# [EXERCISE REQUIREMENTS]
From the data below, repeat exactly the lines from the line with "花柄刺繍チャイナボタン胸元開きミニ丈チャイナ" to the line with "(la plus récente)", both included.

(Data records)
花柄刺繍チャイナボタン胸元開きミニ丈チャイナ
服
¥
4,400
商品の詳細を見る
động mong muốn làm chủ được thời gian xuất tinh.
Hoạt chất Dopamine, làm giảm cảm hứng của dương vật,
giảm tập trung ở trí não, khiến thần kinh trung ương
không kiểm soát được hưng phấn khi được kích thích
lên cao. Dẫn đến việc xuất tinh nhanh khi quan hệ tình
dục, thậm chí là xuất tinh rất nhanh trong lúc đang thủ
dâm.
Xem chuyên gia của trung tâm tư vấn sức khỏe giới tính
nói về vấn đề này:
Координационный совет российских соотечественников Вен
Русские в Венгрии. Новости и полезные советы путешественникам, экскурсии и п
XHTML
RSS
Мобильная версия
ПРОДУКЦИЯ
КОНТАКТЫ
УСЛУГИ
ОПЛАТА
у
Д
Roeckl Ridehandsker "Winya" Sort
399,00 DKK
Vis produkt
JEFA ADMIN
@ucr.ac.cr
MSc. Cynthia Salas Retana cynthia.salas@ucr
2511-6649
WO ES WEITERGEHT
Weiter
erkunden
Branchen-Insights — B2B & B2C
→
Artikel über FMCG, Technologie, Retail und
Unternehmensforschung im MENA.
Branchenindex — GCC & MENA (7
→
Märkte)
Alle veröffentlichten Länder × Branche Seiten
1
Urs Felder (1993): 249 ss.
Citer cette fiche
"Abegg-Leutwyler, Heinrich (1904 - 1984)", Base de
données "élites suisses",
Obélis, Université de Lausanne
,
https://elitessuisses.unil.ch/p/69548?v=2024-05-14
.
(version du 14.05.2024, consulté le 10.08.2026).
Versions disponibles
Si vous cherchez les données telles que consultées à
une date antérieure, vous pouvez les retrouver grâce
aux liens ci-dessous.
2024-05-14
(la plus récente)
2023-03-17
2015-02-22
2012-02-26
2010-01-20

--

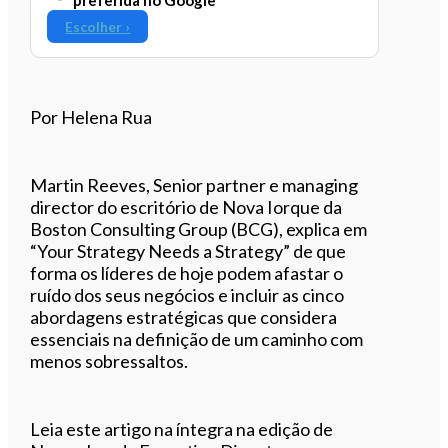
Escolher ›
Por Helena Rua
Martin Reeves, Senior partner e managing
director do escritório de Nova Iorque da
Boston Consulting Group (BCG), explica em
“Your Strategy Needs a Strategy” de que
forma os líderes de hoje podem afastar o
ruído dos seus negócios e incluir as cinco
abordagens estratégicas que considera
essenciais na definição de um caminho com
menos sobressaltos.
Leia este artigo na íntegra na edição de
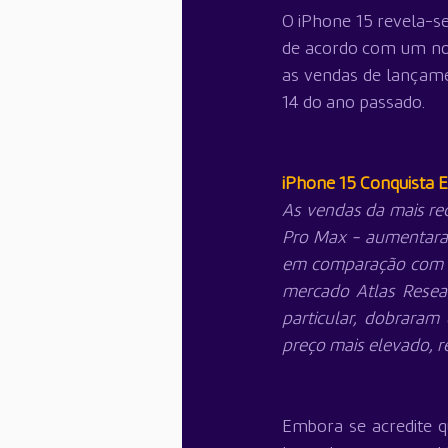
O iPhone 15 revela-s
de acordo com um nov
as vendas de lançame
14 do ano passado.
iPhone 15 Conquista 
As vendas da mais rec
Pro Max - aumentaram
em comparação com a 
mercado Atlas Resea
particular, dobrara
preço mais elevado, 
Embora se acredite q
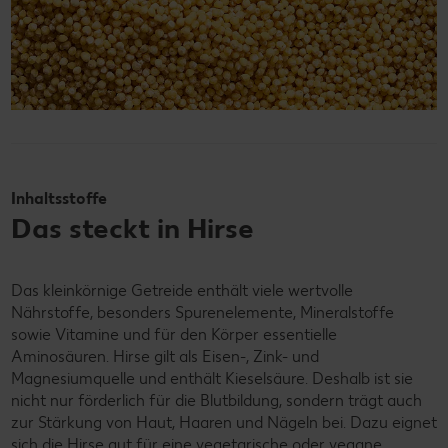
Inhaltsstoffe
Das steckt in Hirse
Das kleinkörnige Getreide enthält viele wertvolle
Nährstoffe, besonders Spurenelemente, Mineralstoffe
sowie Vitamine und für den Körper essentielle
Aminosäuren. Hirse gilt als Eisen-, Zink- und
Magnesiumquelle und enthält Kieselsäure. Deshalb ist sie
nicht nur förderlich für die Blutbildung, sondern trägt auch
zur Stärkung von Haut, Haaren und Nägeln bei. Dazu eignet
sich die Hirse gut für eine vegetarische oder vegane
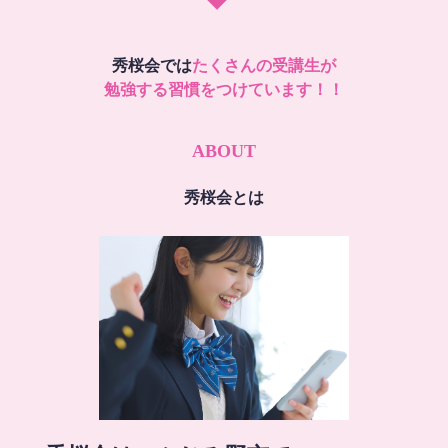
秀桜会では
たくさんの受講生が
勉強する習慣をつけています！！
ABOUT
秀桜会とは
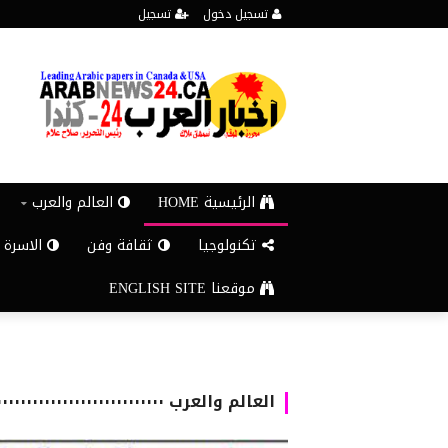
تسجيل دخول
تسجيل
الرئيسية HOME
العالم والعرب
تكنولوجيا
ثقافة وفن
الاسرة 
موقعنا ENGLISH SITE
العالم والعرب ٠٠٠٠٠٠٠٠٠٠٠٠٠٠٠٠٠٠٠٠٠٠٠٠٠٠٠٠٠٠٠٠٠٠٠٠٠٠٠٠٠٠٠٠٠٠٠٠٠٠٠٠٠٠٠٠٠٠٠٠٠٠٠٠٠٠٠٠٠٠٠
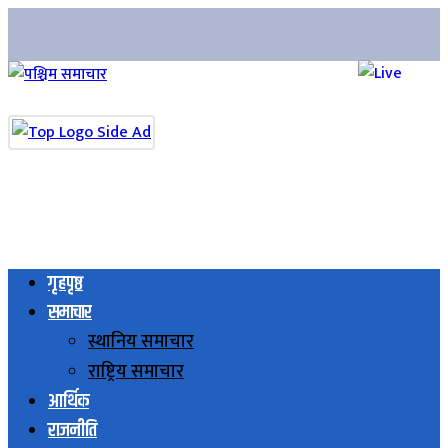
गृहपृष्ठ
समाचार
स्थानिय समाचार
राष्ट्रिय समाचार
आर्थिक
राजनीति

# [WRITTEN SOLUTION]
花柄刺繍チャイナボタン胸元開きミニ丈チャイナ
服
¥
4,400
商品の詳細を見る
động mong muốn làm chủ được thời gian xuất tinh.
Hoạt chất Dopamine, làm giảm cảm hứng của dương vật,
giảm tập trung ở trí não, khiến thần kinh trung ương
không kiểm soát được hưng phấn khi được kích thích
lên cao. Dẫn đến việc xuất tinh nhanh khi quan hệ tình
dục, thậm chí là xuất tinh rất nhanh trong lúc đang thủ
dâm.
Xem chuyên gia của trung tâm tư vấn sức khỏe giới tính
nói về vấn đề này:
Координационный совет российских соотечественников Вен
Русские в Венгрии. Новости и полезные советы путешественникам, экскурсии и п
XHTML
RSS
Мобильная версия
ПРОДУКЦИЯ
КОНТАКТЫ
УСЛУГИ
ОПЛАТА
у
Д
Roeckl Ridehandsker "Winya" Sort
399,00 DKK
Vis produkt
JEFA ADMIN
@ucr.ac.cr
MSc. Cynthia Salas Retana cynthia.salas@ucr
2511-6649
WO ES WEITERGEHT
Weiter
erkunden
Branchen-Insights — B2B & B2C
→
Artikel über FMCG, Technologie, Retail und
Unternehmensforschung im MENA.
Branchenindex — GCC & MENA (7
→
Märkte)
Alle veröffentlichten Länder × Branche Seiten
1
Urs Felder (1993): 249 ss.
Citer cette fiche
"Abegg-Leutwyler, Heinrich (1904 - 1984)", Base de
données "élites suisses",
Obélis, Université de Lausanne
,
https://elitessuisses.unil.ch/p/69548?v=2024-05-14
.
(version du 14.05.2024, consulté le 10.08.2026).
Versions disponibles
Si vous cherchez les données telles que consultées à
une date antérieure, vous pouvez les retrouver grâce
aux liens ci-dessous.
2024-05-14
(la plus récente)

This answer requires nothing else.